Question

Consider a discrete time branching process \(\left\\{X_{n}\right\\}\) with probability generating function $$ \varphi(s)=\frac{1-(b+c)}{1-c}+\frac{b s}{1-c s}, \quad 01\). Assume \(X_{0}=1\). Determine the conditional limit distribution: $$ \lim \operatorname{Pr}\left\\{X_{n}=k \mid X_{n}>0\right\\} $$

Short answer

The conditional limit distribution for the given branching process is given by: \[ \lim_{n \to \infty} \operatorname{Pr}\left\{X_{n} = k \mid X_{n} > 0\right\} = \frac{\lim_{n \to \infty} \operatorname{Pr}\left\{X_{n} = k\right\}}{\lim_{n \to \infty} (1 - q_n)} \] where the numerator represents the \(k\)th coefficient of \(\varphi_{+}^{n}(s)\), and the denominator represents the extinction probability at the \(n\)-th step.

Step-by-step solution

Calculate the probability generating function for all non-zero outcomes

To calculate the probability generating function for all non-zero outcomes, first define the generating function for non-zero offspring in a single step: \[ \varphi_{+}(s) = \frac{\varphi(s) - (1 - b - c)}{b} \] Notice that this generating function represents the original generating function but without the probability of having \(0\) offspring. #Step 2: Define the extinction probability and the probability of extinction at step n#

Define the extinction probability and the probability of extinction at step n

The extinction probability, denoted by \(q\), is the probability that the branching process dies out eventually.
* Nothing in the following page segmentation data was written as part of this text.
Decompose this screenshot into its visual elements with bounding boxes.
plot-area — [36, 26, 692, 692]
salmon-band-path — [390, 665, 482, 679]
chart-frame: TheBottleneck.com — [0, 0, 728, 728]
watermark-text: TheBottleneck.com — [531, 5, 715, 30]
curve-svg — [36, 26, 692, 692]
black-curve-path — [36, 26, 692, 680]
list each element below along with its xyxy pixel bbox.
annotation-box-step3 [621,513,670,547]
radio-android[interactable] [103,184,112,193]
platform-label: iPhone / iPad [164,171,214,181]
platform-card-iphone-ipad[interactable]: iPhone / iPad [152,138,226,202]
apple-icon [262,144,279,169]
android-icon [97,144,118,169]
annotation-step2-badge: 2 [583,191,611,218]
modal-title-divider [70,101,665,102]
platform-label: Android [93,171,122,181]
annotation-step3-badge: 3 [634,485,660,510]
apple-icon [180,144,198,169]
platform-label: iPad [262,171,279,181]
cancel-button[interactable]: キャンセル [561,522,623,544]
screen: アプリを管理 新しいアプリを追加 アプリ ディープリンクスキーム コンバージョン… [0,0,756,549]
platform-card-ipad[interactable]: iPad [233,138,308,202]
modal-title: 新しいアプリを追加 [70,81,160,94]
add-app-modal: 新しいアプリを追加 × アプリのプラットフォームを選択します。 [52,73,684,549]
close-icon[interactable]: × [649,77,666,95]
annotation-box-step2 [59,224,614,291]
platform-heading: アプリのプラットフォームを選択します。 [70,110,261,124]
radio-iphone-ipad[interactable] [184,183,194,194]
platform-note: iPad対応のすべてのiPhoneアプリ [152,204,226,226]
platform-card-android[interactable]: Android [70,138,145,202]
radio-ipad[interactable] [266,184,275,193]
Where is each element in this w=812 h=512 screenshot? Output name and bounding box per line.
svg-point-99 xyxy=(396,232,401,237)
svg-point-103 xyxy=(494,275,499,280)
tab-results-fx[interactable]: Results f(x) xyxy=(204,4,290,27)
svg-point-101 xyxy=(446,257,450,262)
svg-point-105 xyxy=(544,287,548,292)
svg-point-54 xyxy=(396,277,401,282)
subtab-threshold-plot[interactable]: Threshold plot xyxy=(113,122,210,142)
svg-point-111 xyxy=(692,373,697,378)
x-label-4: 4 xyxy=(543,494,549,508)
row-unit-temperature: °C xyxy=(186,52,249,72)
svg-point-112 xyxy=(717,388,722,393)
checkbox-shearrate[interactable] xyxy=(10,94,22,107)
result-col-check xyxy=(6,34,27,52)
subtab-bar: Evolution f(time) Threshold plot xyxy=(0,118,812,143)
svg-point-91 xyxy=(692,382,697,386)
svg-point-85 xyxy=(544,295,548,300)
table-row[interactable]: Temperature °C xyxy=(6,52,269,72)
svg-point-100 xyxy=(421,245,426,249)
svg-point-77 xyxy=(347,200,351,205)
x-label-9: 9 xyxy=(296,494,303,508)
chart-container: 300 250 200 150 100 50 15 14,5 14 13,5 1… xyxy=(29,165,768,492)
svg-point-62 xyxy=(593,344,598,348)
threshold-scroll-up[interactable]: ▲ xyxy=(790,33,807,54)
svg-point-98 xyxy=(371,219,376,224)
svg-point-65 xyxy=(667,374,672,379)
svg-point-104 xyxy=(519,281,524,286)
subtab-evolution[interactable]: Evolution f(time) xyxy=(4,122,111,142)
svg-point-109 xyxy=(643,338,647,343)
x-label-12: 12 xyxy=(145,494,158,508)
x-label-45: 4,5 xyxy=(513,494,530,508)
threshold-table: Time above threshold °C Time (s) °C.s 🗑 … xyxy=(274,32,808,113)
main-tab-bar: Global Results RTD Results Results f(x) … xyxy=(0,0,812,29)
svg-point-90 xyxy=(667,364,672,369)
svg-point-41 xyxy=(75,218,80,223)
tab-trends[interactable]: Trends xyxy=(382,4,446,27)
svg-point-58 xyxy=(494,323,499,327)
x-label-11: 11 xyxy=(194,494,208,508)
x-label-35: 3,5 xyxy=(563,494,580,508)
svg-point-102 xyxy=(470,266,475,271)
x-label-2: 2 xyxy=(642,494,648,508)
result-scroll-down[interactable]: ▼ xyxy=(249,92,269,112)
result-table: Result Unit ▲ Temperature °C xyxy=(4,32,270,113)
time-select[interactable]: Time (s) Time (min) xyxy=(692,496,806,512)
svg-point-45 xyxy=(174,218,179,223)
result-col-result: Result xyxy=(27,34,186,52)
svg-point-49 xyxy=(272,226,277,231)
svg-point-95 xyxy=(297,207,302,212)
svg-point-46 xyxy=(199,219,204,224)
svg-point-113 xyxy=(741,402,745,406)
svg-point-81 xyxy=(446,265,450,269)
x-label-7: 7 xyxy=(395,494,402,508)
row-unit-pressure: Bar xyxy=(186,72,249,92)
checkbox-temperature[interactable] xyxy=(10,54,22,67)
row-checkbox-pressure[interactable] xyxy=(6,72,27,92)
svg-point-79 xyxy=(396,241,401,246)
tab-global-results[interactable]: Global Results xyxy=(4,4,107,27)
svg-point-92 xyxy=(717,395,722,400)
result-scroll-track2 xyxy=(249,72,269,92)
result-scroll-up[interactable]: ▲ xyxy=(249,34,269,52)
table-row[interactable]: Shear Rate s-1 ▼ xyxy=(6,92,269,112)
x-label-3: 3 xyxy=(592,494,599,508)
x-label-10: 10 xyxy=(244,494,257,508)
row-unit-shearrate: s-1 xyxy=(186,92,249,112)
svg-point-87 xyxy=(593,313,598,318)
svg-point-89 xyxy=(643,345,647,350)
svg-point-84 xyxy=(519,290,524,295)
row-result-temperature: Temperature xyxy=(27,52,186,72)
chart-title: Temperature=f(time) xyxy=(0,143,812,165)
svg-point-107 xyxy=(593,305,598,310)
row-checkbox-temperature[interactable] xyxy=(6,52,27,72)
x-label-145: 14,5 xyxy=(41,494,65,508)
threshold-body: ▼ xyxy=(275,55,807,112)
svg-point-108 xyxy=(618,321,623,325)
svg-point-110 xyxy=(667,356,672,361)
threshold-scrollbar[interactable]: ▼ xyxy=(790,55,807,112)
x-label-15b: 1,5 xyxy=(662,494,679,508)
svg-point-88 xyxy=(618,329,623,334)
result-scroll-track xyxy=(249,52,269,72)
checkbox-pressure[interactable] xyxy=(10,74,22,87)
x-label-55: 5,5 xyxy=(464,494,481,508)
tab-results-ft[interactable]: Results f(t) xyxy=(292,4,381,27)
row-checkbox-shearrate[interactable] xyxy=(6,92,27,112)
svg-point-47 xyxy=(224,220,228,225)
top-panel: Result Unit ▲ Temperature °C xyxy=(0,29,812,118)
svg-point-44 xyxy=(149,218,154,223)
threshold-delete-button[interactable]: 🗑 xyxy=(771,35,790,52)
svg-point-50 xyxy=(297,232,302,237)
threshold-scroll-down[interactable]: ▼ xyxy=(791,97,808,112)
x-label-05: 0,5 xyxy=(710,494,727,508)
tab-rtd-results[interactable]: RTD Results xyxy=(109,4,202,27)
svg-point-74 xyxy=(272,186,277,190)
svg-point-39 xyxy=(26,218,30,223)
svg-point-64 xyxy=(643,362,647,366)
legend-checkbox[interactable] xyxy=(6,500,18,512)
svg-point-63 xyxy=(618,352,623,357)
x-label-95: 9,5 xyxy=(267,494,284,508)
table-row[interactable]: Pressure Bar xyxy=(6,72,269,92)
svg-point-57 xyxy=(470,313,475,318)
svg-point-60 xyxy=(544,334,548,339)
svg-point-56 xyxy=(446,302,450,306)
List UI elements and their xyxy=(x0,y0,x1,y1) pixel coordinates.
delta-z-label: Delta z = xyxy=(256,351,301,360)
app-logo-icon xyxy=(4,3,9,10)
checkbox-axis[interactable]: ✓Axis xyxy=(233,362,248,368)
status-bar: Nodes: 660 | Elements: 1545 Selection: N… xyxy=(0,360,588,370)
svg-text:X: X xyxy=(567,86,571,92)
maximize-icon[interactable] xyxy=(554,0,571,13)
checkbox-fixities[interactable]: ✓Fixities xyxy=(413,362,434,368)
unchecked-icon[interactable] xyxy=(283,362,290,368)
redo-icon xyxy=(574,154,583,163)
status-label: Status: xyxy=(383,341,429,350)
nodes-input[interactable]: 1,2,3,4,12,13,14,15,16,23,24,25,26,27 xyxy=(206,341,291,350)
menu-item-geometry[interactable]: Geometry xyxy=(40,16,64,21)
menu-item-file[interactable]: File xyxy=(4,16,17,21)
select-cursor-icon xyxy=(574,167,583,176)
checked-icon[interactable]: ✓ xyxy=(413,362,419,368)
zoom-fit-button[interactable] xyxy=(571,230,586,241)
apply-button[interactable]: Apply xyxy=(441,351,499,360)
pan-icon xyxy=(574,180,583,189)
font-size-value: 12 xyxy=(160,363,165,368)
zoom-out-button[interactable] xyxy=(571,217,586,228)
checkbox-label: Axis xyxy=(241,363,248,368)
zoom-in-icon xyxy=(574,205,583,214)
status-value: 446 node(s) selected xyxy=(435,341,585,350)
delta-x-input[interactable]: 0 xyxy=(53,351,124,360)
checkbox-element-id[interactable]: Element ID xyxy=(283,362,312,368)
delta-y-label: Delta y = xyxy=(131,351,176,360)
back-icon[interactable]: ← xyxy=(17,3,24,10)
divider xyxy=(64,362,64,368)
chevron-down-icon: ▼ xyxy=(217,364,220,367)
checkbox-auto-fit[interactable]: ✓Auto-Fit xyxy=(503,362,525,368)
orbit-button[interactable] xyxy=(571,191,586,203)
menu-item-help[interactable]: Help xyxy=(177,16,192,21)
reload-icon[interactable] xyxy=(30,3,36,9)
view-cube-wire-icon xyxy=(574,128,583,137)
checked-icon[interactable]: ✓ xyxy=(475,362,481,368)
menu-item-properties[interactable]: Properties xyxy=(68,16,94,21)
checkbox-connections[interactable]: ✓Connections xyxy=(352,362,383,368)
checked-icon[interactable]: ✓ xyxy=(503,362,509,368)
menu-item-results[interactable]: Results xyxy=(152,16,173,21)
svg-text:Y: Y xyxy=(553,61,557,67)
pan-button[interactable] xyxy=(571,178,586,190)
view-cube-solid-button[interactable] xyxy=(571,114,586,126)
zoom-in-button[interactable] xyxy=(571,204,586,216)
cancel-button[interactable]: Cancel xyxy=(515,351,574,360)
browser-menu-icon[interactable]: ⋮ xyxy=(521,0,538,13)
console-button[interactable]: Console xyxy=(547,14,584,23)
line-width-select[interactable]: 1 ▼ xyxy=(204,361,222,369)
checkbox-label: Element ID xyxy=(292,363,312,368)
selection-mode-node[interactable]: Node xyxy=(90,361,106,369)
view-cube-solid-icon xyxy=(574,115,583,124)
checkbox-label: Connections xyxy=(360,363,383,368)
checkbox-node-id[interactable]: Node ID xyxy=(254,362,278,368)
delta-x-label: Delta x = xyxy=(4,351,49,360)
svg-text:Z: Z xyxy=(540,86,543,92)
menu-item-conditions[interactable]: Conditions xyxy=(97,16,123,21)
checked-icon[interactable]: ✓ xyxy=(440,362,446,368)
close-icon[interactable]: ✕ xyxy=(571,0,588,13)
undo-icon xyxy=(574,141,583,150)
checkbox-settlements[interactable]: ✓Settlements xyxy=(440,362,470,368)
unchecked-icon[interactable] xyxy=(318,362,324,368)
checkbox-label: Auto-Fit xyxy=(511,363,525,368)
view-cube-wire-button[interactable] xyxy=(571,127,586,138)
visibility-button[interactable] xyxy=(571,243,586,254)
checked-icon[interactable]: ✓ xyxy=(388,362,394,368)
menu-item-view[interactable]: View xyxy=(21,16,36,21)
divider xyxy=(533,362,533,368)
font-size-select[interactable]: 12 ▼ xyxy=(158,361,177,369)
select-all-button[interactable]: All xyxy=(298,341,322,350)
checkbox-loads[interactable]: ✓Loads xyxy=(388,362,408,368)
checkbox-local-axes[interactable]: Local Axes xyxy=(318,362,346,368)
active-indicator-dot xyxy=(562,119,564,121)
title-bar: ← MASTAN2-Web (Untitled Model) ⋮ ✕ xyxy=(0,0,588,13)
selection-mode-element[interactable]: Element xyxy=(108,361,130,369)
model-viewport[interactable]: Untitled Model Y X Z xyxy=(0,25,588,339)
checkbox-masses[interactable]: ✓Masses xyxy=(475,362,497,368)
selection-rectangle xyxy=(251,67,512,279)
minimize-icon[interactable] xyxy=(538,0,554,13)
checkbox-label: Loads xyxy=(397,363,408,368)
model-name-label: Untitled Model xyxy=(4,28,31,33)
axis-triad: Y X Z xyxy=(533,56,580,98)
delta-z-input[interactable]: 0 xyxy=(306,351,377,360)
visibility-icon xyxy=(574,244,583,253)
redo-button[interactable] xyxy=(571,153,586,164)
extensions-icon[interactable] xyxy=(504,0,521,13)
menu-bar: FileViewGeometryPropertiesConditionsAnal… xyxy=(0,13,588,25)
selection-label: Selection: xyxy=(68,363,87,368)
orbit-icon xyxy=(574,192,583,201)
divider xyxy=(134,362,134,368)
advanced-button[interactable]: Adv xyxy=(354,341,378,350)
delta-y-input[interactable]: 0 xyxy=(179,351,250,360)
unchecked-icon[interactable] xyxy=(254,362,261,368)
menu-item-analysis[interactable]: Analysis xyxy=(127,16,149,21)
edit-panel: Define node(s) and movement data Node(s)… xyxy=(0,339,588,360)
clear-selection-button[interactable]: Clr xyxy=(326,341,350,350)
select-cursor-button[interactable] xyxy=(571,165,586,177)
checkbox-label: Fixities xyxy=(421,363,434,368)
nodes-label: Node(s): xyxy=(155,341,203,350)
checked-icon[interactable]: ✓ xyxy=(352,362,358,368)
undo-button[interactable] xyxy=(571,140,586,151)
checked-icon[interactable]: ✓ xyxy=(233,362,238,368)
Also, define the extinction probability at step \(n\), which is the probability of having no offspring at step \(n\), denoted by \(q_n\). For example, \(q_1 = 1 - b - c\). #Step 3: Calculate the extinction probability using the probability generating function#

Calculate the extinction probability using the probability generating function

The extinction probability \(q\) satisfies the equation \(\varphi(q) = q\). We can find the extinction probability by substituting \(\varphi(s)\) in the equation: \[ q = \frac{1 - (b + c)}{1 - c} + \frac{bq}{1 - cq} \] Solve for \(q\). #Step 4: Calculate the conditional limit distribution denominator#

Calculate the conditional limit distribution denominator

To calculate the required probability from the exercise, we need to condition on the event that \(X_{n} > 0\). Hence, the denominator for the conditional probability is \(1 - q_n\). #Step 5: Calculate the conditional limit distribution numerator#

Calculate the conditional limit distribution numerator

To calculate the numerator of the conditional probability, note that the probability generating function for the branching process conditioned on \(X_{n} > 0\) is given by: \[ \varphi_{+}^{n}(s) \] So, the numerator of the conditional limit distribution is the \(k\)th coefficient of \(\varphi_{+}^{n}(s)\), denoted by \(\operatorname{Pr}\left\{X_{n} = k\right\}\). #Step 6: Calculate the conditional limit distribution and the limit#

Calculate the conditional limit distribution and the limit

The conditional limit distribution, as requested in the exercise, will be the ratio of the numerator (step 5) and the denominator(step 4): \[ \operatorname{Pr}\left\{X_{n} = k \mid X_{n} > 0\right\} = \frac{\operatorname{Pr}\left\{X_{n} = k\right\}}{1 - q_n} \] Finally, finding the limit \(\lim n \to \infty\) of this expression will yield the required answer. This may be further investigated by considering the properties of \(\varphi_{+}(s)\) and taking the limit as \(n \to \infty\).